Common name: One living species: Ginkgo, Temple Tree or Maidenhair Tree
GNETOPHYTA
Plants with have no resin-ducts, but vessels in the secondary wood. The is a perianth, and they have naked seeds.
Common name: Vessel-bearing gymnosperms. Mormon tea,other gnetophytes
WELWITSCHIOPSIDA
Plants with woody structure, decussantephyllotaxis, ephedroid pollen, extendedmicropylartube from the inner integument of the ovule and two cotyledons.

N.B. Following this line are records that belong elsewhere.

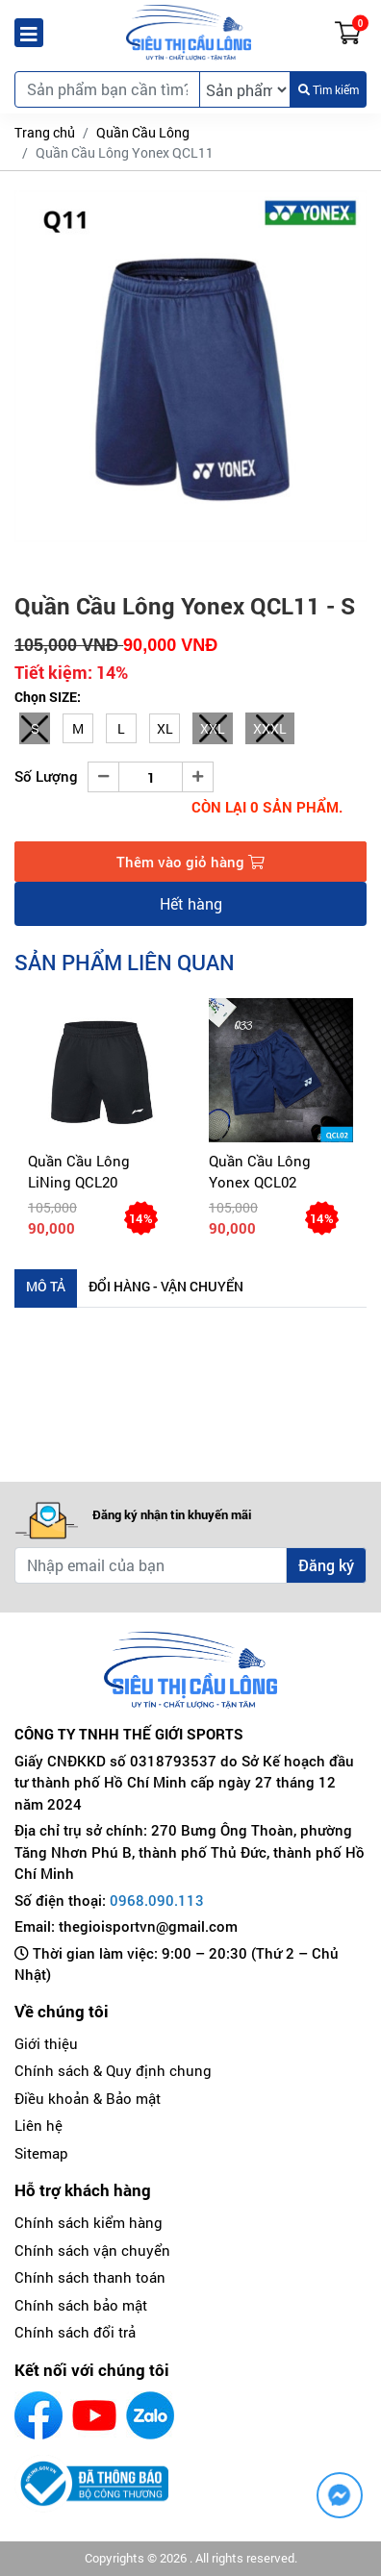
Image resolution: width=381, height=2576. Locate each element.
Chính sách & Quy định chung (113, 2070)
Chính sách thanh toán (89, 2277)
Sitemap (41, 2153)
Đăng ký (326, 1565)
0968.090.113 (157, 1900)
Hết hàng (191, 903)
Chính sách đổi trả (75, 2331)
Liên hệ (38, 2125)
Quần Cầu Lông (143, 132)
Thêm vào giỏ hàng (190, 861)
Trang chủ (44, 132)
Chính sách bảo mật (80, 2304)
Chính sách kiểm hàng (88, 2222)
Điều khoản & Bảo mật (87, 2098)
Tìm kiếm (328, 89)
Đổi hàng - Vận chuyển (166, 1286)
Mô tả (45, 1286)
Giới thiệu (46, 2043)
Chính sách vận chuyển (92, 2250)
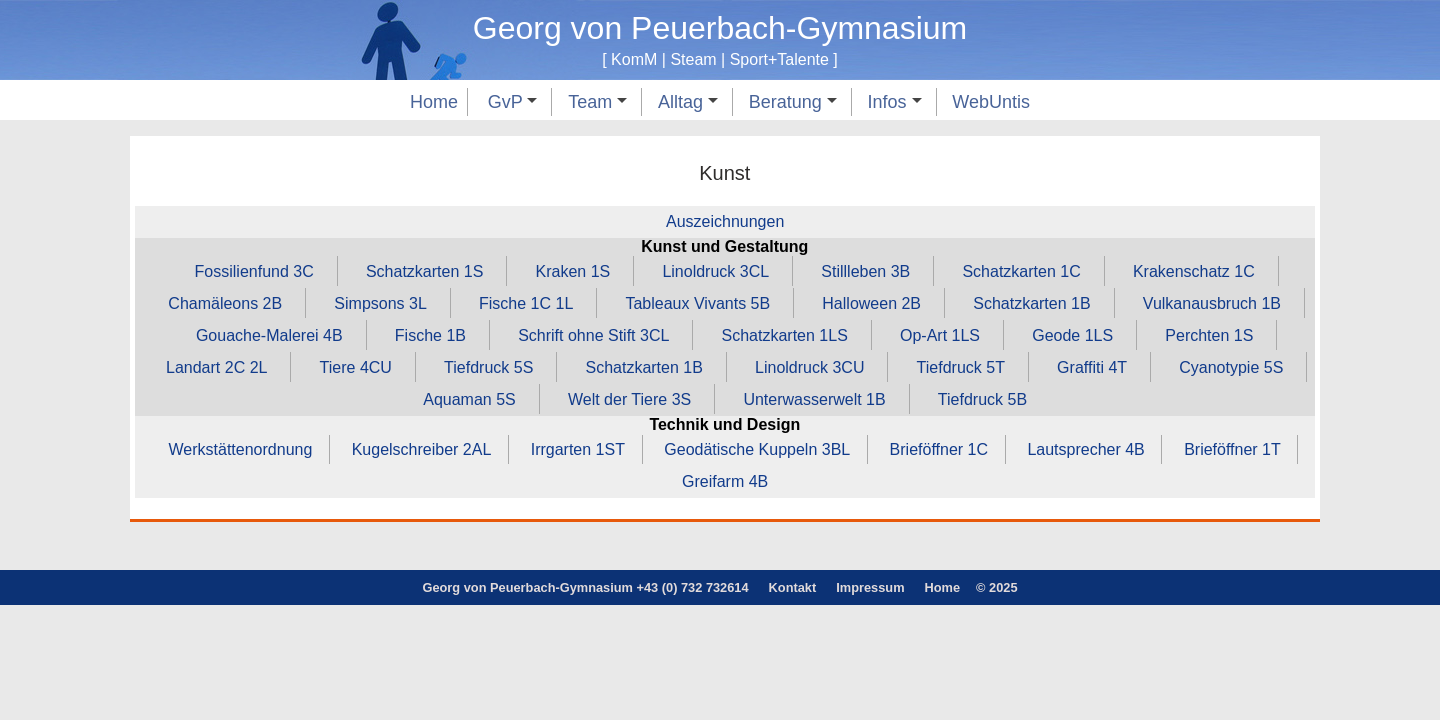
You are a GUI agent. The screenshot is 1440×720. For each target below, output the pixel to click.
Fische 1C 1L (526, 303)
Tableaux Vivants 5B (697, 303)
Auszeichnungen (725, 221)
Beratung (793, 102)
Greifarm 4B (725, 481)
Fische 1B (430, 335)
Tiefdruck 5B (982, 399)
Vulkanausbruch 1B (1212, 303)
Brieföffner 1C (939, 449)
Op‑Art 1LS (940, 335)
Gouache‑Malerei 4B (269, 335)
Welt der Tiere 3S (629, 399)
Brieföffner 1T (1232, 449)
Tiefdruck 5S (488, 367)
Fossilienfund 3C (254, 271)
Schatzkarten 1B (1031, 303)
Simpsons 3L (380, 303)
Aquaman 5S (469, 399)
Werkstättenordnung (241, 449)
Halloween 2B (871, 303)
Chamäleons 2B (225, 303)
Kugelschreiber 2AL (422, 449)
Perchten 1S (1209, 335)
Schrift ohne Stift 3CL (593, 335)
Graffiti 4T (1092, 367)
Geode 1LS (1072, 335)
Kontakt (793, 587)
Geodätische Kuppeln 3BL (757, 449)
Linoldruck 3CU (809, 367)
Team (597, 102)
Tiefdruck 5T (961, 367)
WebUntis (991, 102)
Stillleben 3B (865, 271)
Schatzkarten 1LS (785, 335)
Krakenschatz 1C (1194, 271)
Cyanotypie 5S (1231, 367)
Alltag (688, 102)
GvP (513, 102)
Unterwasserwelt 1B (814, 399)
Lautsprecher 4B (1085, 449)
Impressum (870, 587)
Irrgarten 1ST (578, 449)
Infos (895, 102)
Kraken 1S (573, 271)
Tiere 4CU (356, 367)
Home (434, 102)
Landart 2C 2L (216, 367)
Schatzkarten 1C (1021, 271)
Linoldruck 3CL (715, 271)
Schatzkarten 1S (424, 271)
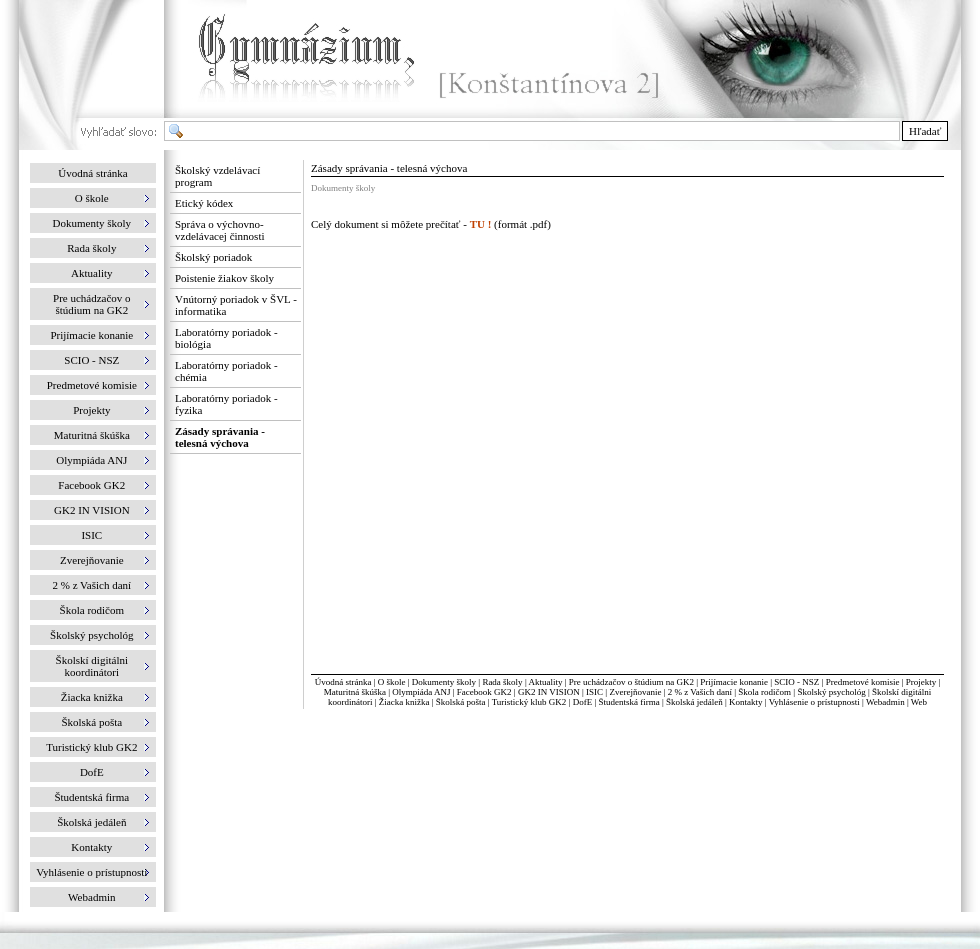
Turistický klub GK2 (529, 702)
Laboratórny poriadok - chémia (226, 371)
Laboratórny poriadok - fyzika (226, 404)
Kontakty (746, 702)
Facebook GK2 (484, 692)
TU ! (481, 224)
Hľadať (925, 131)
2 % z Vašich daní (700, 692)
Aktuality (545, 682)
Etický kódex (204, 203)
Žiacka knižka (404, 702)
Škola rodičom (764, 692)
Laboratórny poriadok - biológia (226, 338)
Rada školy (502, 682)
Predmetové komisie (864, 682)
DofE (583, 702)
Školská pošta (461, 702)
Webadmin (885, 702)
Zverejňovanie (635, 692)
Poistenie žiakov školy (224, 278)
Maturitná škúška (355, 692)
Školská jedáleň (694, 702)
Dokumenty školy (444, 682)
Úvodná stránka (92, 173)
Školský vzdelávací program (217, 176)
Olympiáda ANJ (421, 692)
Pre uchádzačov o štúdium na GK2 (631, 682)
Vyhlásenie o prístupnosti (814, 702)
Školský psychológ (831, 692)
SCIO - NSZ (796, 682)
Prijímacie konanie (734, 682)
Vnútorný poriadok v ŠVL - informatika (236, 305)
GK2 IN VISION (549, 692)
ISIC (594, 692)
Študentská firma (628, 702)
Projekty (921, 682)
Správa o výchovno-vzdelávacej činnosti (220, 230)
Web (919, 702)
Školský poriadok (213, 257)
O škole (392, 682)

Common name: One living species: Welwitschia, Tree tumbo
EPHEDROPSIDA
Plants with long slender branches which bear tiny scale-like leaves at their nodes.
Common name: Joint Fir, Mormon Tea
GNETOPSIDA
Plants having small unisexual flowers and fleshy or winged fruit.
Common name: Gnetias
MAGNOLIOPHYTA
Plants with flowers.
Common name: Flowers
LILIOPSIDA
Plants with one seed leaf.
Common name: Monocotyledons: orchids, lilies, irises, palms, grass i.e..
MAGNOLIOPSIDA
Plants with two seed leaves.
Common name: Dicotyledons: Trees, shrubs, vines, flowers i.e.